There seems to be a desire in some people to raise unquestioning belief to some ultimate moral value. It can happen to anyone, including good, kind people with prestigious jobs, degrees from good schools, and prominent positions in the community. The desire to believe, to trust emotion and certainty over anything else, seems to be part of the human condition. Then again, so are violence and bigotry. The question is what we do about them.

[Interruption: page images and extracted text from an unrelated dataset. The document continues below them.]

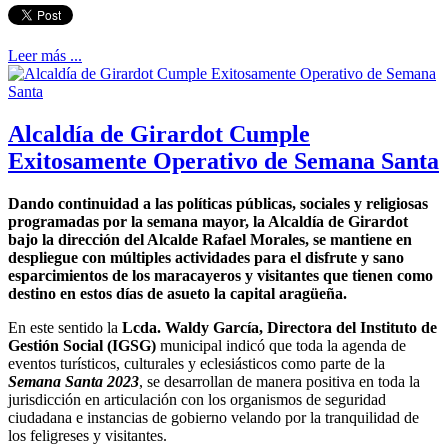
Leer más ...
Alcaldía de Girardot Cumple
Exitosamente Operativo de Semana Santa
Dando continuidad a las políticas públicas, sociales y religiosas
programadas por la semana mayor, la Alcaldía de Girardot
bajo la dirección del Alcalde Rafael Morales, se mantiene en
despliegue con múltiples actividades para el disfrute y sano
esparcimientos de los maracayeros y visitantes que tienen como
destino en estos días de asueto la capital aragüeña.
En este sentido la
Lcda. Waldy García, Directora del Instituto de
Gestión Social (IGSG)
municipal indicó que toda la agenda de
eventos turísticos, culturales y eclesiásticos como parte de la
Semana Santa 2023
, se desarrollan de manera positiva en toda la
jurisdicción en articulación con los organismos de seguridad
ciudadana e instancias de gobierno velando por la tranquilidad de
los feligreses y visitantes.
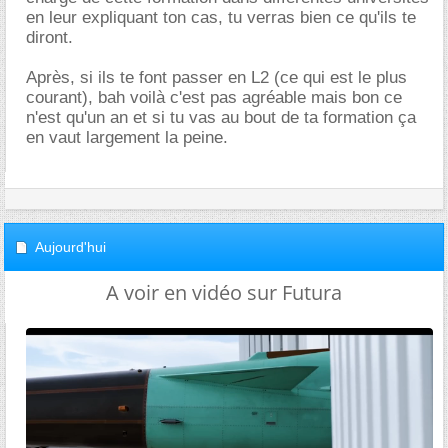
en leur expliquant ton cas, tu verras bien ce qu'ils te
diront.
Après, si ils te font passer en L2 (ce qui est le plus
courant), bah voilà c'est pas agréable mais bon ce
n'est qu'un an et si tu vas au bout de ta formation ça
en vaut largement la peine.
Aujourd'hui
A voir en vidéo sur Futura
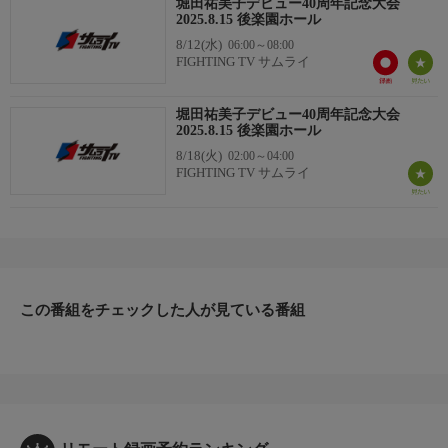
堀田祐美子デビュー40周年記念大会
●堀田祐美子＆Sareee × アジャコング＆ウナギ・サヤカ
2025.8.15 後楽園ホール
＜1DAYタッグトーナメント1回戦＞
8/12(水)
06:00～08:00
●尾崎魔弓＆なつぽい × 井上貴子＆安納サオリ
FIGHTING TV サムライ
■
＜1DAYタッグトーナメント1回戦＞
堀田祐美子デビュー40周年記念大会
●井上京子＆豊田紗也夏 × 神取忍＆叶ミク
2025.8.15 後楽園ホール
8/18(火)
02:00～04:00
※予告無く内容を変更する場合があります。
FIGHTING TV サムライ
この番組をチェックした人が見ている番組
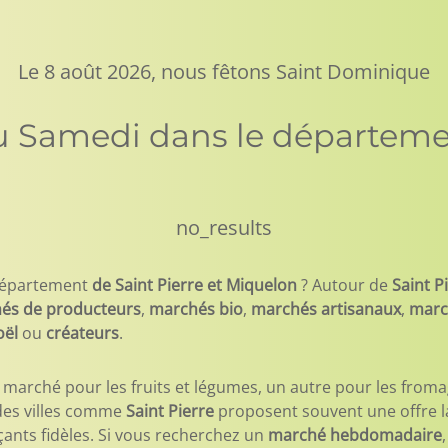
Le 8 août 2026, nous fêtons Saint Dominique
u Samedi dans le départeme
no_results
département
de Saint Pierre et Miquelon
? Autour de
Saint P
és de producteurs
,
marchés bio
,
marchés artisanaux
,
marc
oël
ou
créateurs
.
 marché pour les fruits et légumes, un autre pour les fromag
ndes villes comme
Saint Pierre
proposent souvent une offre la
nts fidèles. Si vous recherchez un
marché hebdomadaire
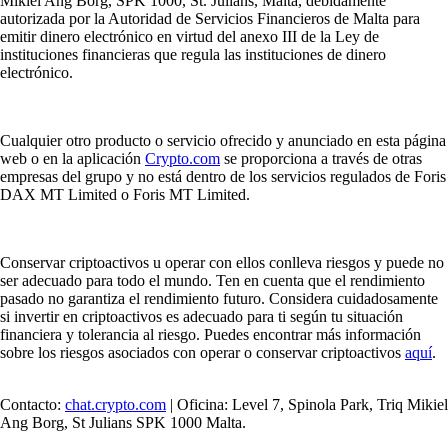
Mikiel Ang Borg, SPK 1000, St. Julians, Malta, debidamente
autorizada por la Autoridad de Servicios Financieros de Malta para
emitir dinero electrónico en virtud del anexo III de la Ley de
instituciones financieras que regula las instituciones de dinero
electrónico.
Cualquier otro producto o servicio ofrecido y anunciado en esta página
web o en la aplicación
Crypto.com
se proporciona a través de otras
empresas del grupo y no está dentro de los servicios regulados de Foris
DAX MT Limited o Foris MT Limited.
Conservar criptoactivos u operar con ellos conlleva riesgos y puede no
ser adecuado para todo el mundo. Ten en cuenta que el rendimiento
pasado no garantiza el rendimiento futuro. Considera cuidadosamente
si invertir en criptoactivos es adecuado para ti según tu situación
financiera y tolerancia al riesgo. Puedes encontrar más información
sobre los riesgos asociados con operar o conservar criptoactivos
aquí
.
Contacto:
chat.crypto.com
| Oficina: Level 7, Spinola Park, Triq Mikiel
Ang Borg, St Julians SPK 1000 Malta.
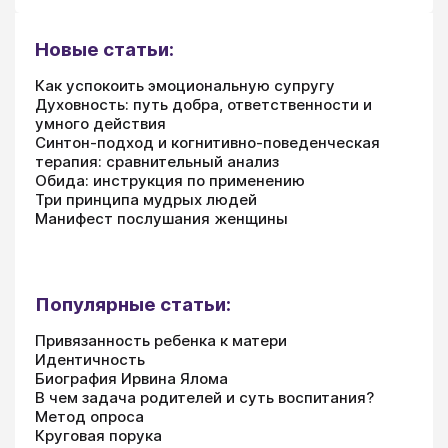
Новые статьи:
Как успокоить эмоциональную супругу
Духовность: путь добра, ответственности и
умного действия
Синтон-подход и когнитивно-поведенческая
терапия: сравнительный анализ
Обида: инструкция по применению
Три принципа мудрых людей
Манифест послушания женщины
Популярные статьи:
Привязанность ребенка к матери
Идентичность
Биография Ирвина Ялома
В чем задача родителей и суть воспитания?
Метод опроса
Круговая порука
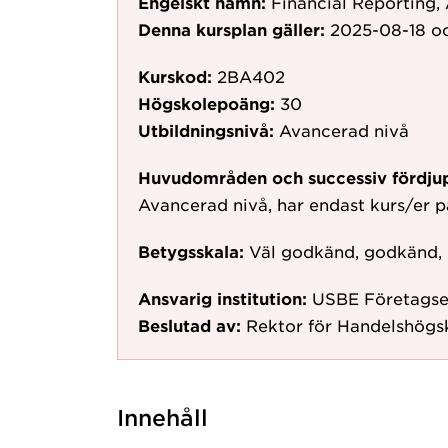
Engelskt namn:
Financial Reporting,
Denna kursplan gäller:
2025-08-18
oc
Kurskod:
2BA402
Högskolepoäng:
30
Utbildningsnivå:
Avancerad nivå
Huvudområden och successiv fördju
Avancerad nivå, har endast kurs/er 
Betygsskala:
Väl godkänd, godkänd,
Ansvarig institution:
USBE Företags
Beslutad av:
Rektor för Handelshögs
Innehåll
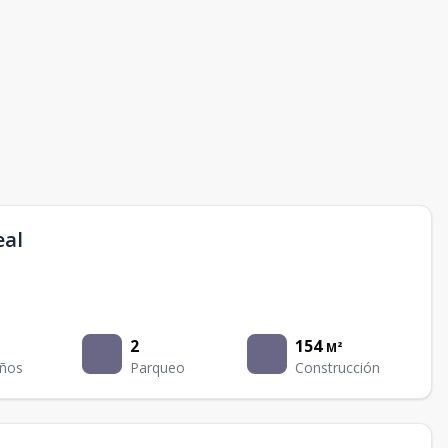
eal
2
154
M²
ños
Parqueo
Construcción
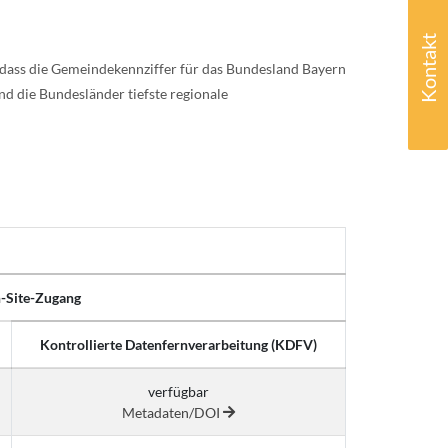
Kontakt
, dass die Gemeindekennziffer für das Bundesland Bayern
nd die Bundesländer tiefste regionale
-Site-Zugang
Kontrollierte Datenfernverarbeitung (KDFV)
verfügbar
Metadaten/DOI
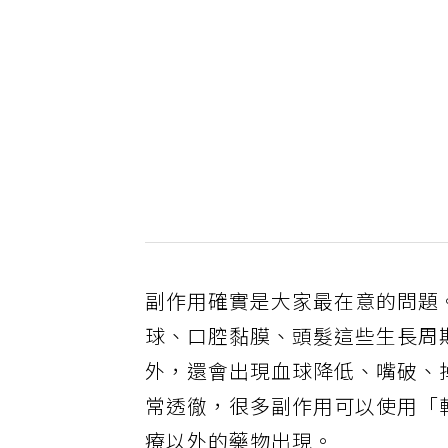
副作用確實是大家最在意的問題
球、口腔黏膜、頭髮這些生長周
外，還會出現血球降低、嘴破、
常透徹，很多副作用可以使用「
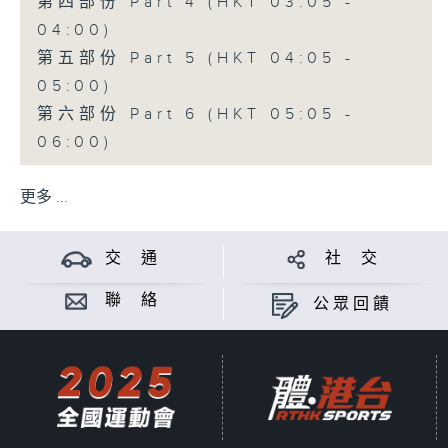
第四部份 Part 4 (HKT 03:05 -
04:00)
第五部份 Part 5 (HKT 04:05 -
05:00)
第六部份 Part 6 (HKT 05:05 -
06:00)
更多 ...
交 通
社 交
聯 絡
公眾回饋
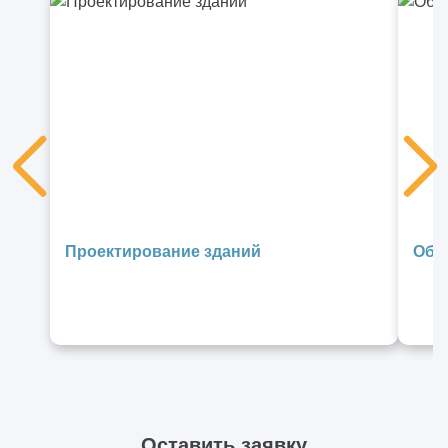
Проектирование зданий
Обс
Оставить заявку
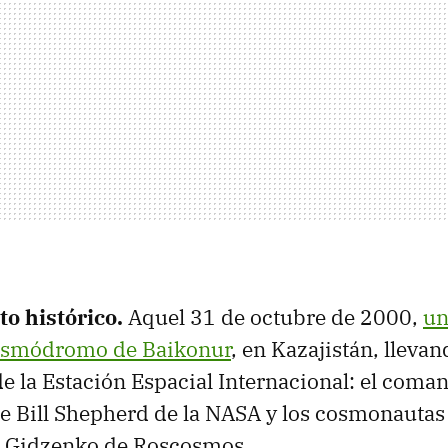
o histórico.
Aquel 31 de octubre de 2000,
un
osmódromo de Baikonur
, en Kazajistán, llevan
e la Estación Espacial Internacional: el coma
 Bill Shepherd de la NASA y los cosmonautas 
ri Gidzenko de Roscosmos.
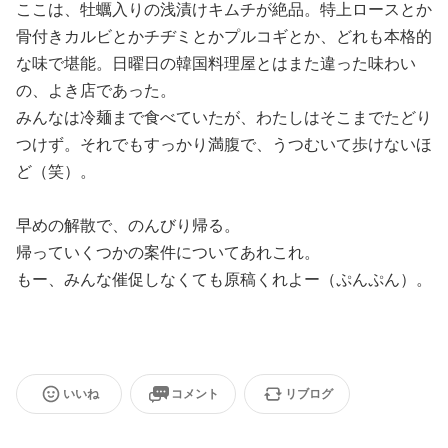
ここは、牡蠣入りの浅漬けキムチが絶品。特上ロースとか
骨付きカルビとかチヂミとかプルコギとか、どれも本格的
な味で堪能。日曜日の韓国料理屋とはまた違った味わい
の、よき店であった。
みんなは冷麺まで食べていたが、わたしはそこまでたどり
つけず。それでもすっかり満腹で、うつむいて歩けないほ
ど（笑）。
早めの解散で、のんびり帰る。
帰っていくつかの案件についてあれこれ。
もー、みんな催促しなくても原稿くれよー（ぷんぷん）。
いいね
コメント
リブログ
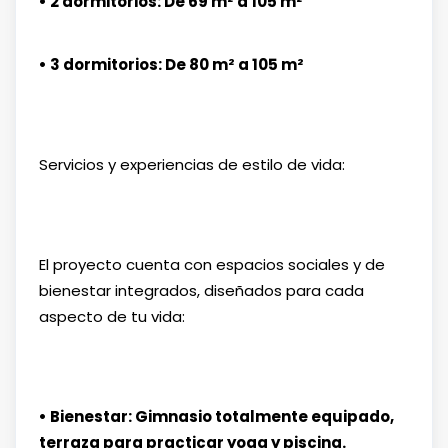
• 2 dormitorios: De 69 m² a 105 m²
• 3 dormitorios: De 80 m² a 105 m²
Servicios y experiencias de estilo de vida:
El proyecto cuenta con espacios sociales y de
bienestar integrados, diseñados para cada
aspecto de tu vida:
• Bienestar: Gimnasio totalmente equipado,
terraza para practicar yoga y piscina.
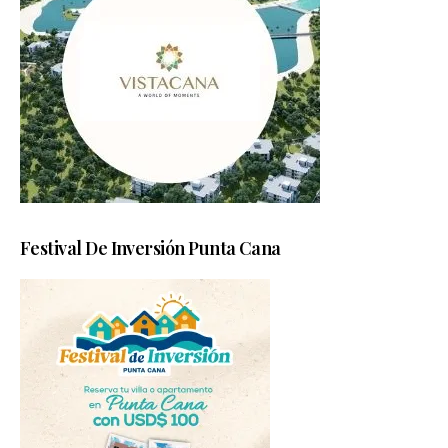
Festival De Inversión Punta Cana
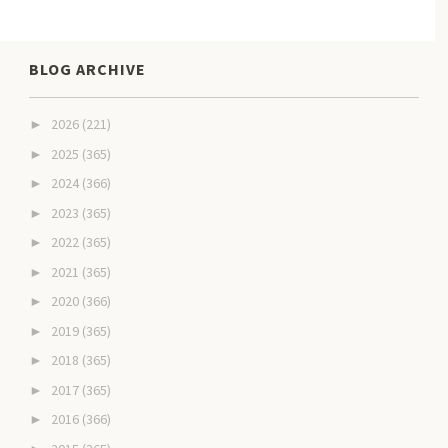
BLOG ARCHIVE
2026
(221)
►
2025
(365)
►
2024
(366)
►
2023
(365)
►
2022
(365)
►
2021
(365)
►
2020
(366)
►
2019
(365)
►
2018
(365)
►
2017
(365)
►
2016
(366)
►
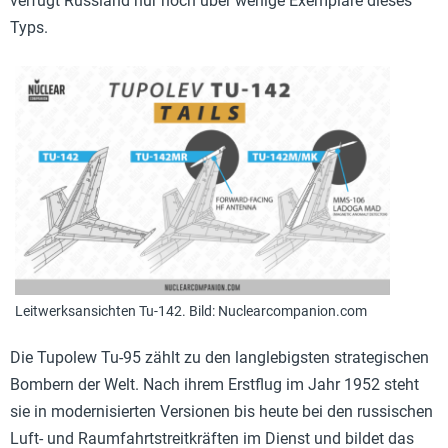
verfügt Russland nur noch über wenige Exemplare dieses
Typs.
Leitwerksansichten Tu-142. Bild: Nuclearcompanion.com
Die Tupolew Tu-95 zählt zu den langlebigsten strategischen
Bombern der Welt. Nach ihrem Erstflug im Jahr 1952 steht
sie in modernisierten Versionen bis heute bei den russischen
Luft- und Raumfahrtstreitkräften im Dienst und bildet das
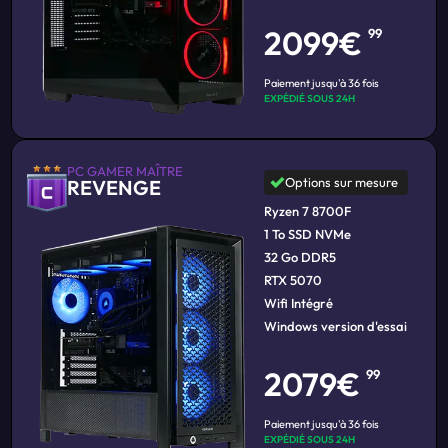
2099€
99
Paiement jusqu'à 36 fois
EXPÉDIÉ SOUS 24H
PC GAMER MAÎTRE
Options sur mesure
REVENGE
Ryzen 7 8700F
1 To SSD NVMe
32 Go DDR5
RTX 5070
Wifi Intégré
Windows version d'essai
2079€
99
Paiement jusqu'à 36 fois
EXPÉDIÉ SOUS 24H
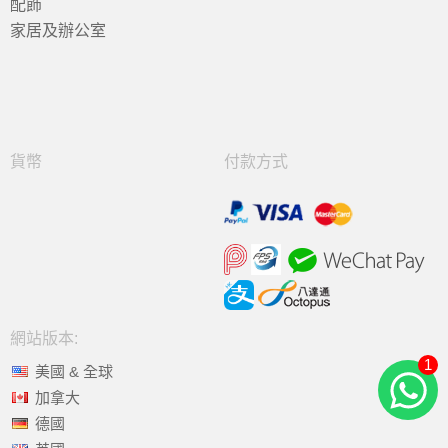
配飾
家居及辦公室
貨幣
付款方式
網站版本:
1
美國 & 全球
加拿大
德國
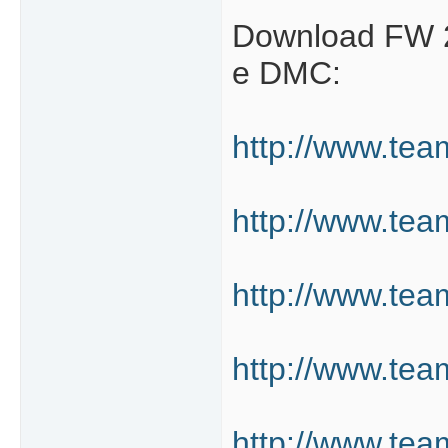
Download FW 2
e DMC:
http://www.te
http://www.tea
http://www.tea
http://www.tea
http://www.tea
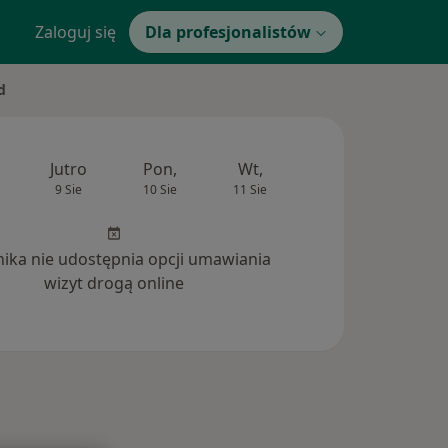
Zaloguj się
Dla profesjonalistów
d
Jutro
Pon,
Wt,
Śr,
Czw
9 Sie
10 Sie
11 Sie
12 Sie
13 Si
inika nie udostępnia opcji umawiania
wizyt drogą online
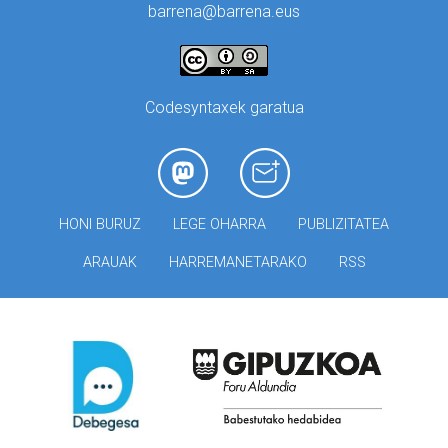
barrena@barrena.eus
Codesyntaxek garatua
HONI BURUZ
LEGE OHARRA
PUBLIZITATEA
ARAUAK
HARREMANETARAKO
RSS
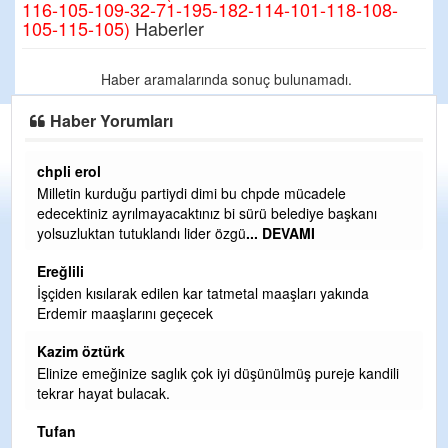
116-105-109-32-71-195-182-114-101-118-108-
105-115-105)
Haberler
Haber aramalarında sonuç bulunamadı.
Haber Yorumları
chpli erol
Er
Milletin kurduğu partiydi dimi bu chpde mücadele
Er
edecektiniz ayrılmayacaktınız bi sürü belediye başkanı
ve
yolsuzluktan tutuklandı lider özgü
... DEVAMI
ol
Ereğlili
Er
İşçiden kısılarak edilen kar tatmetal maaşları yakında
Te
Erdemir maaşlarını geçecek
hi
te
Kazim öztürk
H
Elinize emeğinize saglık çok iyi düşünülmüş pureje kandili
tekrar hayat bulacak.
Bi
si
Tufan
d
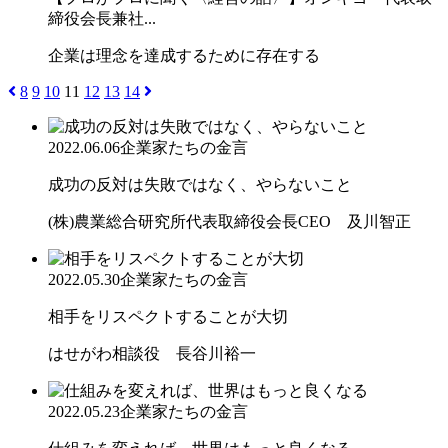
締役会長兼社...
企業は理念を達成するために存在する
8
9
10
11
12
13
14
2022.06.06
企業家たちの金言
成功の反対は失敗ではなく、やらないこと
(株)農業総合研究所代表取締役会長CEO 及川智正
2022.05.30
企業家たちの金言
相手をリスペクトすることが大切
はせがわ相談役 長谷川裕一
2022.05.23
企業家たちの金言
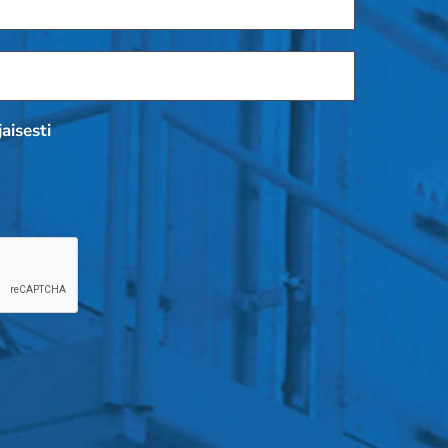
aisesti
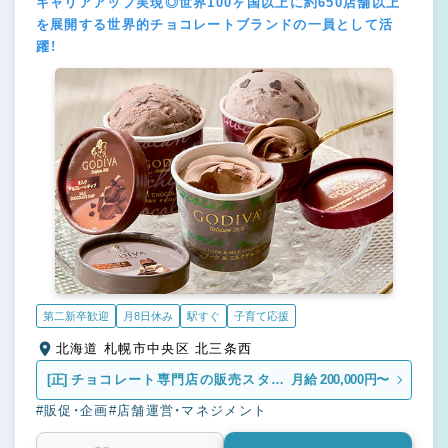
キャリアアップ実現◎世界100ヶ国以上に約650店舗以上
を展開する世界的チョコレートブランドの一員として活
躍！
第二新卒歓迎
月8日休み
駅すぐ
子育て応援
北海道 札幌市中央区 北三条西
[正]
チョコレート専門店の販売スタッ
月給 200,000円〜
フ
#販促・企画
#店舗運営・マネジメント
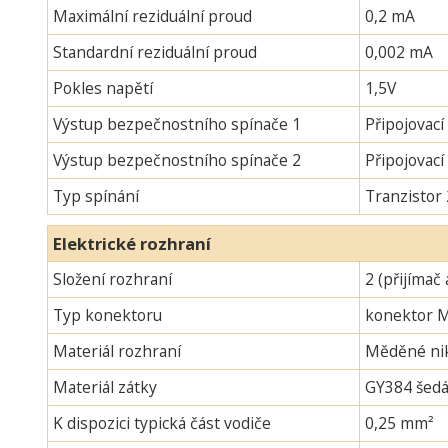
Maximální reziduální proud
0,2 mA
Standardní reziduální proud
0,002 mA
Pokles napětí
1,5V
Výstup bezpečnostního spínače 1
Připojovací
Výstup bezpečnostního spínače 2
Připojovac
Typ spínání
Tranzistor
Elektrické rozhraní
Složení rozhraní
2 (přijímač 
Typ konektoru
konektor 
Materiál rozhraní
Měděné nik
Materiál zátky
GY384 šedá
K dispozici typická část vodiče
0,25 mm²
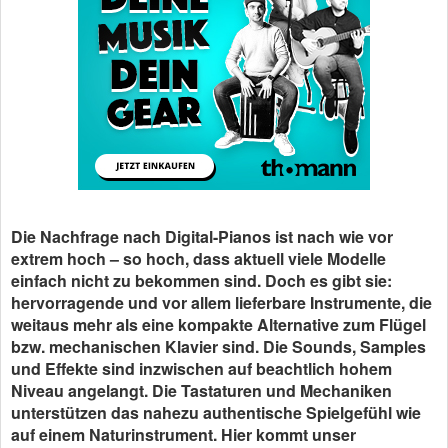
Die Nachfrage nach Digital-Pianos ist nach wie vor
extrem hoch – so hoch, dass aktuell viele Modelle
einfach nicht zu bekommen sind. Doch es gibt sie:
hervorragende und vor allem lieferbare Instrumente, die
weitaus mehr als eine kompakte Alternative zum Flügel
bzw. mechanischen Klavier sind. Die Sounds, Samples
und Effekte sind inzwischen auf beachtlich hohem
Niveau angelangt. Die Tastaturen und Mechaniken
unterstützen das nahezu authentische Spielgefühl wie
auf einem Naturinstrument. Hier kommt unser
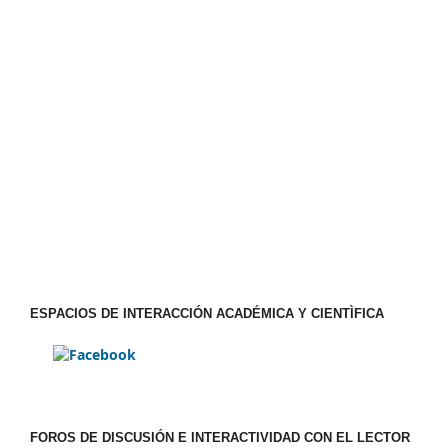
ESPACIOS DE INTERACCIÓN ACADÉMICA Y CIENTÌFICA
FOROS DE DISCUSIÓN E INTERACTIVIDAD CON EL LECTOR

The vaccine against the disease of uncritical belief is skepticism and critical thinking. If the inoculation takes hold, it means that when it comes to what you believe, you don’t care how certain people are, how charismatic, how trustworthy, how sincere, or how famous. You just care about the evidence. That kind of thinking is the only way humanity has found to discover how the natural world actually works. Including vaccines.

Science and reason by themselves aren’t enough to make a meaningful life. I get that. But neither is a meaningful life possible by ignoring them. Sometimes, it can be fatal.